Michael Ackerman, the CEO of Ecoforests Canada confirmed, saying “NBS will be an integral part of netzero goals and decarbonization of the planet. Due to negative press in the REDD+ projects, there is a higher value and interest from ARR projects.” Michael went on to add “we don’t see a shift away from NBS, but rather a diversification by big tech companies into Technology-Based Solutions due to affinity of big tech firms for technology, making them more willing and interested to invest in novel technologies such as DACs, BECCS, CCUS.”

These large technology companies are likely to drive the majority of credit purchases long-term, given a consumer base that wants to see emissions progress, combined with an emissions footprint lower than industrial peers, making it not cost-prohibitive to offset. Higher-tech, durable carbon removal credits will likely make up more of their budgets as those projects become available. Removal credits will also naturally become the most significant part of the market since every day that goes by, more emissions will eventually have to be removed. “Most likely durable carbon removal credits (command a premium), given that the carbon markets should eventually develop into carbon removal markets,” said Eve Tamme, Managing Director, Climate Principles.

“More expensive technology-based credits such as DAC and hybrid systems such as BECCS will probably command the largest premium in the long term. Firstly, because these systems are still relatively expensive and only make sense if triple-digit dollar amounts are paid for these CDRs. Secondly, companies and governments have realized that the 1.5 °C or even 2 °C climate goal is only possible with the help of large-scale technology-assisted removal projects.”, said Michael Ackerman.

The increased carbon credit targeting will likely be further accelerated as more brokers enter the market and evaluate projects for verifiability, leakage, permanence, and additionality.

“Larger corporations with in-house due diligence teams are likely to continue at least with some direct purchases, especially for credits from more novel project types. Going through brokers will be the main way of engaging in all market sectors in the mid-term”, said Eve Tamme.

More precise projects may also be cheaper, as less insurance or buffer credits will need to be purchased to protect from incorrect calculations.

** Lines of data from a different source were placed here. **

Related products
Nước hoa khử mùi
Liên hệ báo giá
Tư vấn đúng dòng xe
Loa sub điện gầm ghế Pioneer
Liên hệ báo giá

“Purchasing buffer is certainly one of the options. Recently an insurance product on the carbon credits has also been launched, the buyers may use such products or could customize existing insurances to cover such purchases,” said Anubhav Dimri.

“I expect we’ll see insurance products at the forefront in 2024 to address project and reversal risks,” added Amy Zell, Technical Director, Voluntary Carbon Markets at IETA.

The fastest accelerator of human progress has always been markets, and the rapid development of carbon markets is no different. While some may view reduced interest in certain types of offsets as a sign of weakness, it allows participants to incentivize the appropriate carbon removal projects at this critical time of investment. Cleantech funding was one of the few growth areas in 2023, and these dollars can now be deployed into the correct projects.